Midget shoves the child a third time. This proves to be the breaking point as the kid winds back and floors Jones with a punch to the face. Midget begins sobbing, holding a bloody nose.

EXT. LUNA PARK ENTRANCE – DAY

Establishing shot of patrons entering the theme park.

MIDGET (V.O)
It took forever, but after showing the teacher multiple forms of ID and putting my pubic hairs on display, I was allowed out.

EXT. LUNA PARK – DAY

Midget walks purposefully.

MIDGET (V.O)
I had to cheer myself up, so I went to the one place that always makes me happy.

CUT to a shot of various joke mirrors before focusing on one. Midget steps into the reflection and it makes him appear tall. He breathes a sigh of relief whilst taking in this image. Moments later, however, a normal sized mine enters and shares the reflection, dwarfing Jones. A look of despondency consumes Midget’s face before he turns and slowly shrinks into nothing in the reflection. The man is left there, smiling smugly.

EXT. YARRA RIVER – DAY

A serene shot of the small hill that leads from the Botanical Garden fence to the Yarra.

MIDGET (V.O)
I couldn’t stand it any longer. I had to be tall. So, I did what anybody in my situation would do.

Midget enters the frame from behind the camera slightly to the left, on stilts.
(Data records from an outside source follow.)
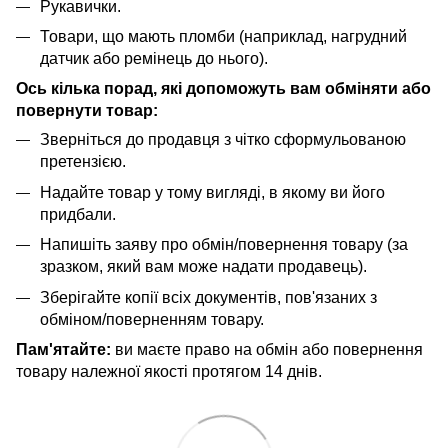
Рукавички.
Товари, що мають пломби (наприклад, нагрудний
датчик або ремінець до нього).
Ось кілька порад, які допоможуть вам обміняти або
повернути товар:
Зверніться до продавця з чітко сформульованою
претензією.
Надайте товар у тому вигляді, в якому ви його
придбали.
Напишіть заяву про обмін/повернення товару (за
зразком, який вам може надати продавець).
Зберігайте копії всіх документів, пов'язаних з
обміном/поверненням товару.
Пам'ятайте:
ви маєте право на обмін або повернення
товару належної якості протягом 14 днів.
He seems to be going well for a few steps but then suddenly loses control. He stumbles momentarily, trying to catch himself, but eventually falls hard onto the hill. The momentum of the fall causes him to roll and he goes straight into the river.

FEMALE VOICE (O.S)
Oh my God! Did you see that?

MALE VOICE (O.S)
It’s okay, honey. I’ll save him.

A man comes running into the scene and dives into the river. He swims out the where the water has taken Midget and retrieves him. In a very melodramatic sequence, the man takes Jones back to shore and lays him down. He begins pressing his chest hard.

MAN
1, 2, 3, 4, 5. Breathe dammit, breathe!

MIDGET
I’m fine!

INT. NEWSROOM – TELEVISION

A female news anchor (KITTY ROSWELL) reports.

KITTY
The little person is said to be okay after this harrowing incident. Now, I’m not supposed to editorialize here, but sometimes it needs to be done. I urge everybody out there to be more tolerant of midgets and their unusual ways. It is obvious that they are ashamed of their appearance and want to be more like us regular people. We need to make sure they feel comfortable in their own skin so to be safe from something like this ever happening again.
(breaks into a smile)
That’s all we have time for tonight. Until tomorrow, I’m Kitty Roswell: social conscience.

The scene blacks out.

INT. MIDGET’S LOUNGE – NIGHT

Midget sits on his couch in the darkness, the remote in his hand. He shakes his head with rage. A knock on the door is heard. He faces sideward, considering whether to answer or not. After a few seconds, another series of knocks is heard. Midget rolls his eyes and gets off the couch.

INT/EXT. DOORWAY – NIGHT

Midget opens the door to find a gang of five little men standing with angry expressions.

LEADER
You Midget Jones?

MIDGET
Yeah.

LEADER
You son of a bitch. How could you?

MIDGET
How could I what?

LEADER
The whole country thinks we’re all self-loathing depresso-drones because of what you did. Your stilt stunt has made us all look ashamed!

MIDGET
I..I’m sorry. I didn’t intend to…

LEADER
(interrupting)
Your intentions are of no consequence. Your actions have spoken volumes. Now it is time for ours to do the same.

The leader turns to his gang.

LEADER (cont’d)
Get him, fellas!

The gang instantly run at Midget and tackle him down. They begin kicking and punching with reckless abandon as the camera draws away, the sound of screaming clearly audible.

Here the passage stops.